*About this exercise*.
Gather, from the data below, each line in which the word "Zaman" occurs.

*Page-level text extractions*.
....
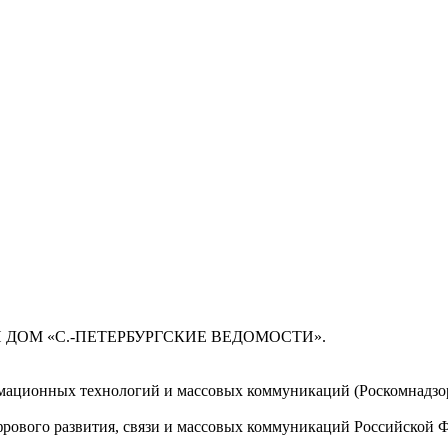
 ДОМ «С.-ПЕТЕРБУРГСКИЕ ВЕДОМОСТИ».
мационных технологий и массовых коммуникаций (Роскомнадзор)
ового развития, связи и массовых коммуникаций Российской 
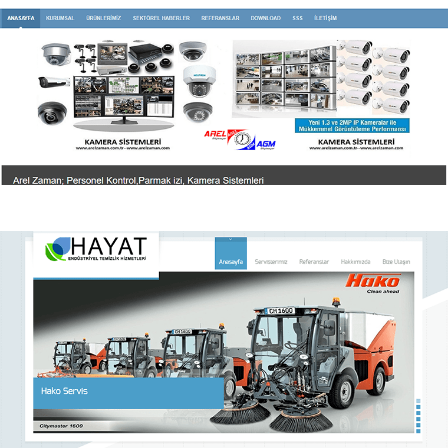
Arel Zaman Kontrol
Arel Zaman Kontrol Sistemleri Kurumsal web sitesi.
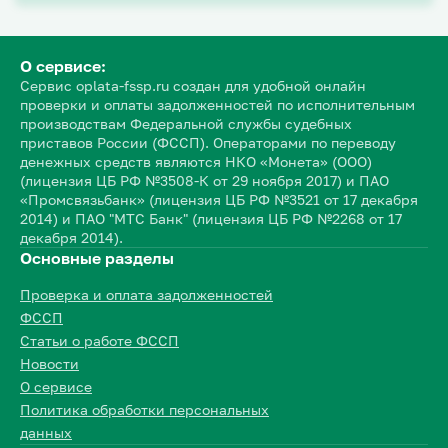
О сервисе:
Сервис oplata-fssp.ru создан для удобной онлайн
проверки и оплаты задолженностей по исполнительным
производствам Федеральной службы судебных
приставов России (ФССП). Операторами по переводу
денежных средств являются НКО «Монета» (ООО)
(лицензия ЦБ РФ №3508-К от 29 ноября 2017) и ПАО
«Промсвязьбанк» (лицензия ЦБ РФ №3521 от 17 декабря
2014) и ПАО "МТС Банк" (лицензия ЦБ РФ №2268 от 17
декабря 2014).
Основные разделы
Проверка и оплата задолженностей
ФССП
Статьи о работе ФССП
Новости
О сервисе
Политика обработки персональных
данных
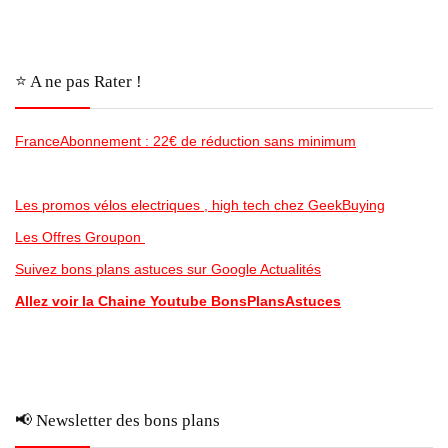
⭐️ A ne pas Rater !
FranceAbonnement : 22€ de réduction sans minimum
Les promos vélos electriques , high tech chez GeekBuying
Les Offres Groupon
Suivez bons plans astuces sur Google Actualités
Allez voir la Chaine Youtube BonsPlansAstuces
📢 Newsletter des bons plans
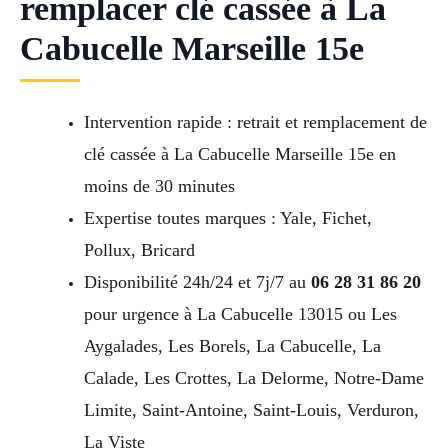
remplacer clé cassée à La
Cabucelle Marseille 15e
Intervention rapide : retrait et remplacement de
clé cassée à La Cabucelle Marseille 15e en
moins de 30 minutes
Expertise toutes marques : Yale, Fichet,
Pollux, Bricard
Disponibilité 24h/24 et 7j/7 au
06 28 31 86 20
pour urgence à La Cabucelle 13015 ou Les
Aygalades, Les Borels, La Cabucelle, La
Calade, Les Crottes, La Delorme, Notre-Dame
Limite, Saint-Antoine, Saint-Louis, Verduron,
La Viste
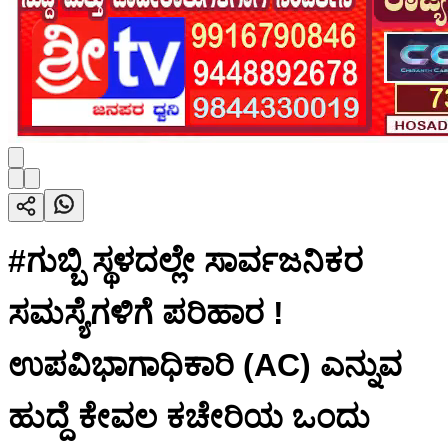
#ಗುಬ್ಬಿ ಸ್ಥಳದಲ್ಲೇ ಸಾರ್ವಜನಿಕರ
ಸಮಸ್ಯೆಗಳಿಗೆ ಪರಿಹಾರ !
ಉಪವಿಭಾಗಾಧಿಕಾರಿ (AC) ಎನ್ನುವ
ಹುದ್ದೆ ಕೇವಲ ಕಚೇರಿಯ ಒಂದು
....
*Solution for this exercise*.
Arel Zaman Kontrol
Arel Zaman Kontrol Sistemleri Kurumsal web sitesi.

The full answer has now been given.